Combinatorics – Identity Involving Stirling Numbers and Binomial Coefficients

Question

Need to prove:

$$\sum\limits_{k=0}^{n} \binom nk k^r x^k = \sum\limits_{j=0}^{r} \binom nj j! (1+x)^{n-j} x^j S(r,j)$$
where $S (n, k)$ denotes a Stirling number of second kind, the number of partitions of a set with $n$ elements into $k$ blocks.

Answer 1

I claim first that

$$\binom{n}kk^r=\sum_{i=\max\{0,k-r\}}^k\binom{n}{i,k-i,n-k}{r\brace{k-i}}(k-i)!\;.\tag{1}$$

The lefthand side of $(1)$ clearly counts the ways to choose $K\subseteq[n]$ such that $|K|=k$ and then choose a function from $[r]$ to $K$. The $i$ term on the righthand side of $(1)$ counts the ways to choose a $k$-element subset $K$ of $[n]$, choose an $i$-element subset $I$ of $K$, and then choose a function from $[r]$ onto $K\setminus I$. Clearly this is possible if and only if $\max\{0,k-r\}\le i\le k$, so the two sides of $(1)$ count the same thing.

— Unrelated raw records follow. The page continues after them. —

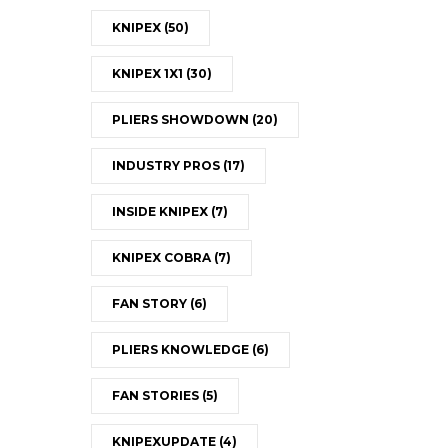
KNIPEX
(50)
KNIPEX 1X1
(30)
PLIERS SHOWDOWN
(20)
INDUSTRY PROS
(17)
INSIDE KNIPEX
(7)
KNIPEX COBRA
(7)
FAN STORY
(6)
PLIERS KNOWLEDGE
(6)
FAN STORIES
(5)
KNIPEXUPDATE
(4)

Now just rearrange the righthand side of the desired identity, expanding $(1+x)^{n-j}$ by the binomial theorem, making a change of index ($k=i+j$), and reversing the order of summation:

$$\begin{align*} \sum_{j=0}^r\binom{n}j{r\brace j}j!(1+x)^{n-j}x^j&=\sum_{j=0}^r\binom{n}j{r\brace j}j!x^j\sum_{i=0}^{n-j}\binom{n-j}ix^i\\\\ &=\sum_{i=0}^n\sum_{j=0}^{\min\{r,n-i\}}\binom{n}j\binom{n-j}i{r\brace j}j!x^{i+j}\\\\ &=\sum_{i=0}^n\sum_{k=i}^{\min\{i+r,n\}}\binom{n}{k-i}\binom{n-k+i}i{r\brace{k-i}}(k-i)!x^k\\\\ &=\sum_{k=0}^n\sum_{i=\max\{0,k-r\}}^k\binom{n}{i,k-i,n-k}{r\brace{k-i}}(k-i)!x^k\;. \end{align*}$$

Finally, apply $(1)$.